TASK STATEMENT = Read through the data, and wherever a line holds the word "jura", write that line out.

EXTRACTED ENTRIES =
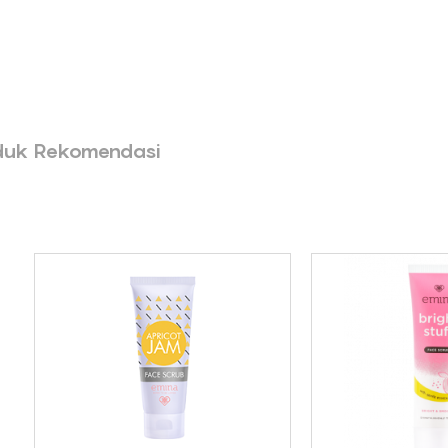
duk Rekomendasi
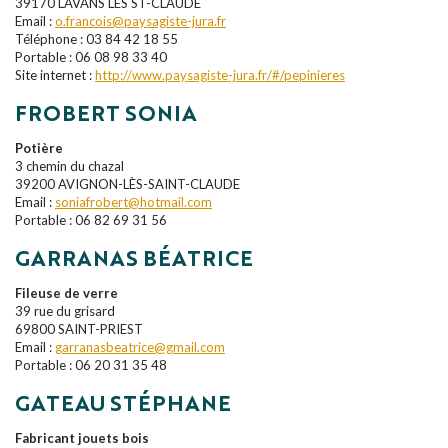
39170 LAVANS LES ST-CLAUDE
Email :
o.francois@paysagiste-jura.fr
Téléphone : 03 84 42 18 55
Portable : 06 08 98 33 40
Site internet :
http://www.paysagiste-jura.fr/#/pepinieres
FROBERT SONIA
Potière
3 chemin du chazal
39200 AVIGNON-LÈS-SAINT-CLAUDE
Email :
soniafrobert@hotmail.com
Portable : 06 82 69 31 56
GARRANAS BÉATRICE
Fileuse de verre
39 rue du grisard
69800 SAINT-PRIEST
Email :
garranasbeatrice@gmail.com
Portable : 06 20 31 35 48
GATEAU STÉPHANE
Fabricant jouets bois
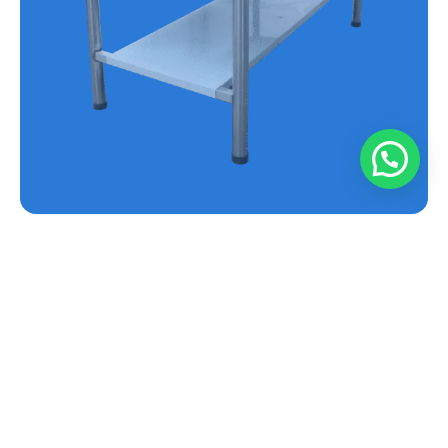
MESA EN ACERO INOXIDABLE REF.E-MS
Conoce más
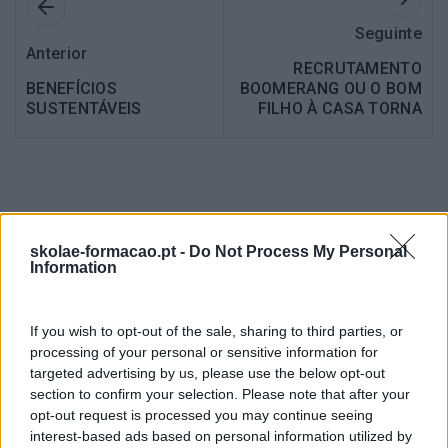
Seguinte
Anterior
RECRUTAMENTO
BENEFÍCIOS
BOOMERANG OU O BOM
SUSTENTÁVEIS
FILHO À CASA TORNA
Também Poderá Gostar
skolae-formacao.pt -
Do Not Process My Personal
Information
If you wish to opt-out of the sale, sharing to third parties, or
processing of your personal or sensitive information for
targeted advertising by us, please use the below opt-out
section to confirm your selection. Please note that after your
opt-out request is processed you may continue seeing
interest-based ads based on personal information utilized by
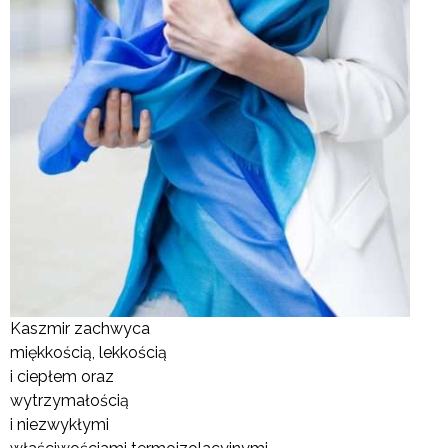
Kaszmir zachwyca
miękkością, lekkością
i ciepłem oraz
wytrzymałością
i niezwykłymi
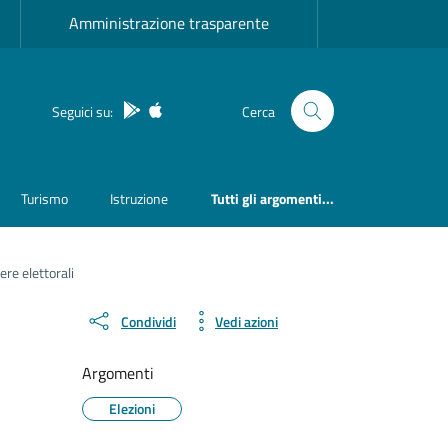
Amministrazione trasparente
App Android
App IOS
Seguici su:
Cerca
Turismo
Istruzione
Tutti gli argomenti...
ere elettorali
Condividi
Vedi azioni
Argomenti
Elezioni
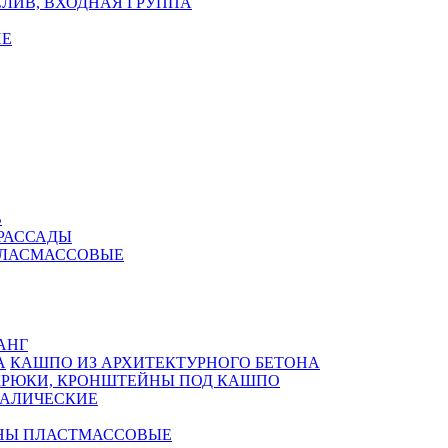
ЛИВ, ВХОДНАЯ ГРУППА
Е
В
РАССАДЫ
ПЛАСМАССОВЫЕ
АНГ
КАШПО ИЗ АРХИТЕКТУРНОГО БЕТОНА
КРЮКИ, КРОНШТЕЙНЫ ПОД КАШПО
АЛИЧЕСКИЕ
НЫ ПЛАСТМАССОВЫЕ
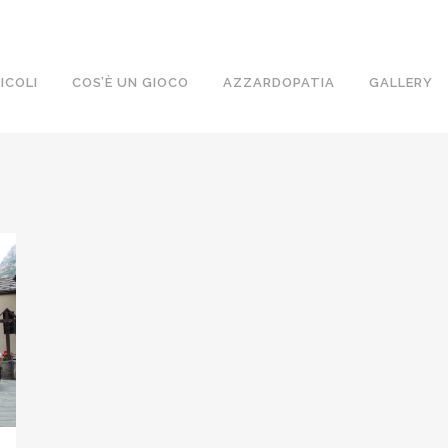
ICOLI
COS’È UN GIOCO
AZZARDOPATIA
GALLERY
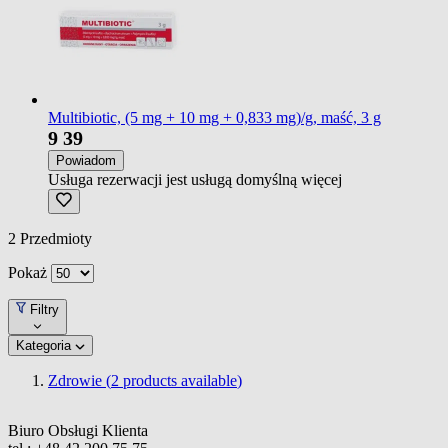
Multibiotic, (5 mg + 10 mg + 0,833 mg)/g, maść, 3 g
9
39
Powiadom
Usługa rezerwacji jest usługą domyślną
więcej
2
Przedmioty
Pokaż
Filtry
Kategoria
Zdrowie (
2
products available
)
Biuro Obsługi Klienta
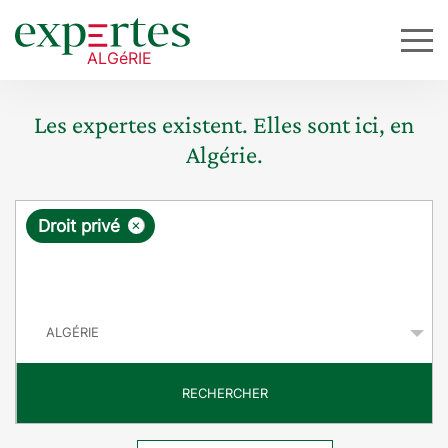
Les expertes existent. Elles sont ici, en
Algérie.
R
×
Droit privé
e
q
P
u
a
y
ê
s
t
RECHERCHER
e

REPLY TO THE EXERCISE =
o.francois@paysagiste-jura.fr
http://www.paysagiste-jura.fr/#/pepinieres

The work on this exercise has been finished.